(Page images and extracted text)
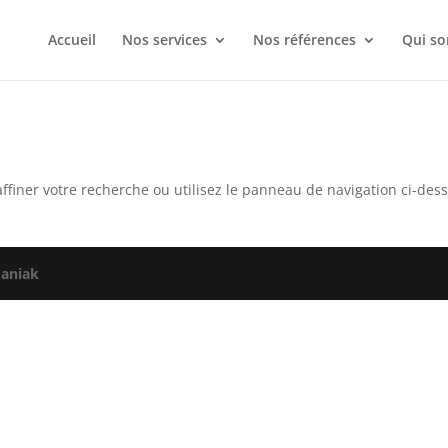
Accueil
Nos services
Nos références
Qui s
ffiner votre recherche ou utilisez le panneau de navigation ci-des
aniak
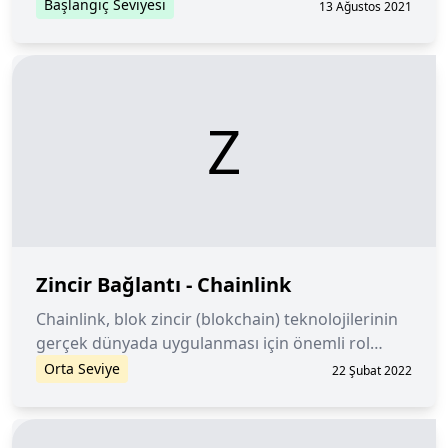
Başlangıç Seviyesi
13 Ağustos 2021
Z
Zincir Bağlantı - Chainlink
Chainlink, blok zincir (blokchain) teknolojilerinin
gerçek dünyada uygulanması için önemli rol
üstlenen, merkezi olmayan bir oracle ağıdır.
Orta Seviye
22 Şubat 2022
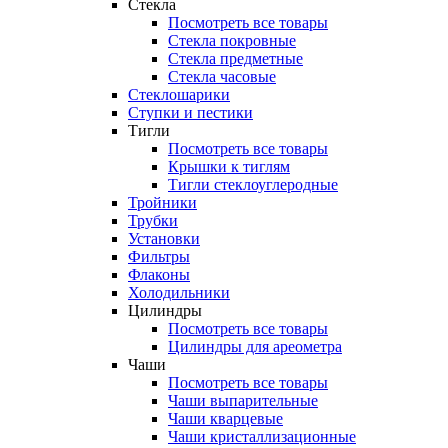
Стекла
Посмотреть все товары
Стекла покровные
Стекла предметные
Стекла часовые
Стеклошарики
Ступки и пестики
Тигли
Посмотреть все товары
Крышки к тиглям
Тигли стеклоуглеродные
Тройники
Трубки
Установки
Фильтры
Флаконы
Холодильники
Цилиндры
Посмотреть все товары
Цилиндры для ареометра
Чаши
Посмотреть все товары
Чаши выпарительные
Чаши кварцевые
Чаши кристаллизационные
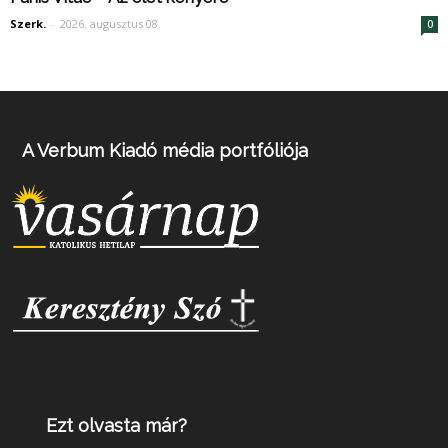
Szerk.
-
2026. augusztus 08.
0
A Verbum Kiadó média portfóliója
Ezt olvasta már?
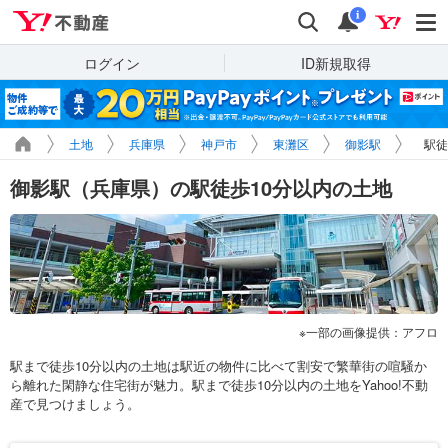
Yahoo!不動産
検索
通知
i
ログイン
ID新規取得
土地
兵庫県
神戸市
東灘区
御影駅
駅徒
御影駅（兵庫県）の駅徒歩10分以内の土地
一部の画像提供：アフロ
駅まで徒歩10分以内の土地は駅近の物件に比べて割安で繁華街の喧騒か
ら離れた閑静な住宅街が魅力。駅まで徒歩10分以内の土地をYahoo!不動
産で見つけましょう。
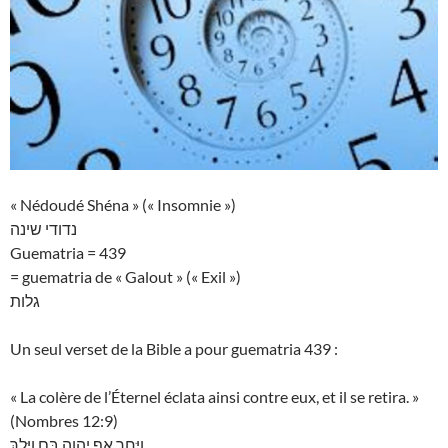
« Nédoudé Shéna » (« Insomnie »)
נדודי שינה
Guematria = 439
= guematria de « Galout » (« Exil »)
גלות
Un seul verset de la Bible a pour guematria 439 :
« La colère de l’Éternel éclata ainsi contre eux, et il se retira. »
(Nombres 12:9)
וַיִּחַר אַף יְהוָה בָּם וַיֵּלַךְ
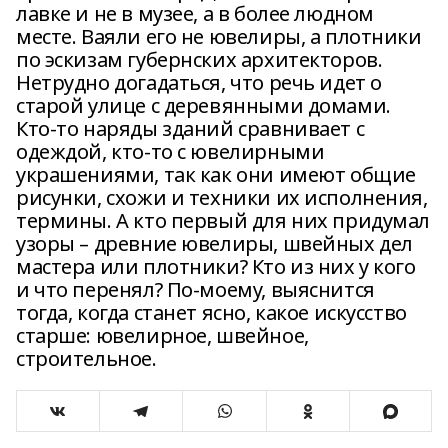
лавке и не в музее, а в более людном
месте. Ваяли его не ювелиры, а плотники
по эскизам губернских архитекторов.
Нетрудно догадаться, что речь идет о
старой улице с деревянными домами.
Кто-то наряды зданий сравнивает с
одеждой, кто-то с ювелирными
украшениями, так как они имеют общие
рисунки, схожи и техники их исполнения,
термины. А кто первый для них придумал
узоры – древние ювелиры, швейных дел
мастера или плотники? Кто из них у кого
и что перенял? По-моему, выяснится
тогда, когда станет ясно, какое искусство
старше: ювелирное, швейное,
строительное.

[The problem] Write out word for word the lines above that run from the one with "וַיִּחַר אַף יְהוָה בָּם וַיֵּלַךְ" to the one with "рисунки, схожи и". Include both end lines; exclude the images.

[Task result]
וַיִּחַר אַף יְהוָה בָּם וַיֵּלַךְ
лавке и не в музее, а в более людном
месте. Ваяли его не ювелиры, а плотники
по эскизам губернских архитекторов.
Нетрудно догадаться, что речь идет о
старой улице с деревянными домами.
Кто-то наряды зданий сравнивает с
одеждой, кто-то с ювелирными
украшениями, так как они имеют общие
рисунки, схожи и техники их исполнения,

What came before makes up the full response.